Plasma Stability (mouse, rat, dog, monkey, or human plasma)
- Plasma stability plays an important role in drug discovery and development. In addition to hepatic metabolism, compounds may be subject to degradation / modification by enzymes in plasma, particularly hydrolases and esterases. Unstable compounds tend to have rapid clearance and short half-life, resulting in poor in vivo performance.¹
- The plasma stability assay can be used to alert teams to labile structural motifs, to prioritize compounds for in vivo studies, and to screen prodrugs.
- Investigation of plasma stability should be performed early in the discovery process in order to assess potential degradation and/or protein binding issues.²
- Compounds may exhibit interspecies differences in their stability in plasma.
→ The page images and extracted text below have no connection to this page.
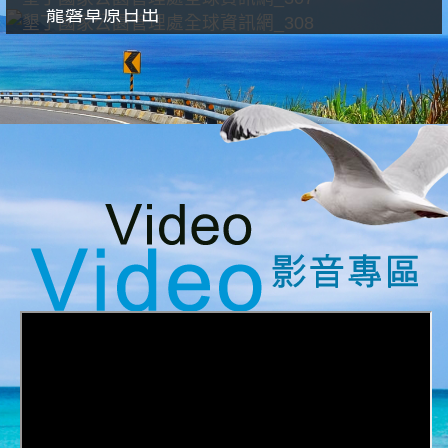
龍磐草原日出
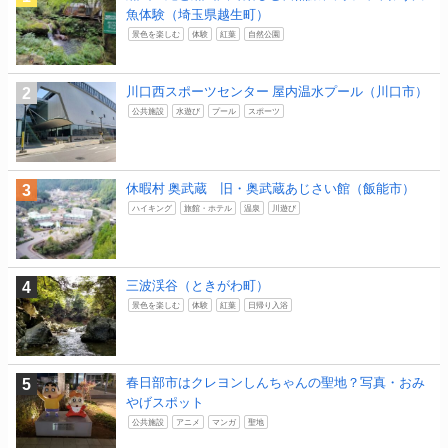
魚体験（埼玉県越生町）
景色を楽しむ
体験
紅葉
自然公園
川口西スポーツセンター 屋内温水プール（川口市）
公共施設
水遊び
プール
スポーツ
休暇村 奥武蔵 旧・奥武蔵あじさい館（飯能市）
ハイキング
旅館・ホテル
温泉
川遊び
三波渓谷（ときがわ町）
景色を楽しむ
体験
紅葉
日帰り入浴
春日部市はクレヨンしんちゃんの聖地？写真・おみ
やげスポット
公共施設
アニメ
マンガ
聖地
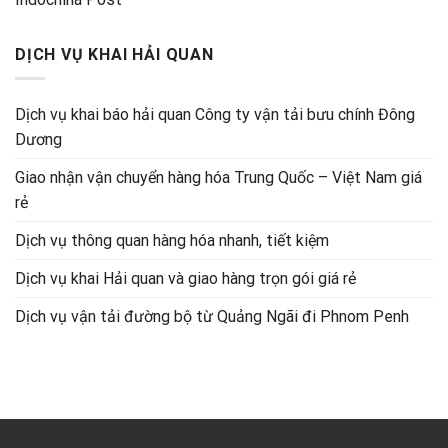
DỊCH VỤ KHAI HẢI QUAN
Dịch vụ khai báo hải quan Công ty vận tải bưu chính Đông
Dương
Giao nhận vận chuyển hàng hóa Trung Quốc – Việt Nam giá
rẻ
Dịch vụ thông quan hàng hóa nhanh, tiết kiệm
Dịch vụ khai Hải quan và giao hàng trọn gói giá rẻ
Dịch vụ vận tải đường bộ từ Quảng Ngãi đi Phnom Penh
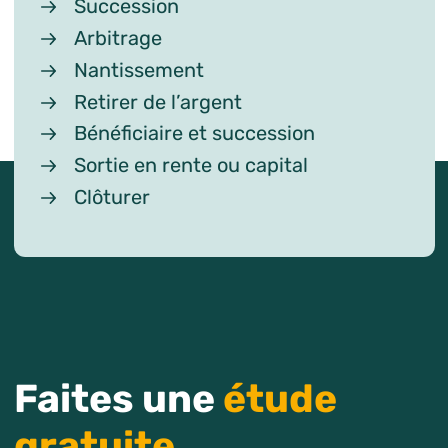
Succession
Arbitrage
Nantissement
Retirer de l’argent
Bénéficiaire et succession
Sortie en rente ou capital
Clôturer
Faites une
étude
gratuite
Readout: t1/2 or % of parent compound remaining
Controls: Tetracaine3, Propanolol
Plasma and test compound or control compound (100 µM in DMSO) are added to the individual wells of a 96-well microtiter plate. The plate is incubated at 37 °C with gentle agitation. During the incubation, aliquots are withdrawn at 0, 15, 30, 60, and 120 minute time points and quenching solution (25/50 ng/mL terfenadine/tolbutamide in ACN/MeOH (1:1, v/v)) is added. After mixing, the quenched aliquots are centrifuged and supernatant is withdrawn for analysis by LC-MS/MS.
The MS detection is performed by using a Sciex API 4000 Q trap instrument. Each compound is analyzed by reversed phase HPLC using a Kinetex 2.6μ C18 100Å column (3.0 mm X 30 mm, Phenomenex). Mobile phase – solvent A: water with 0.1% formic acid, solvent B: ACN with 0.1% formic acid.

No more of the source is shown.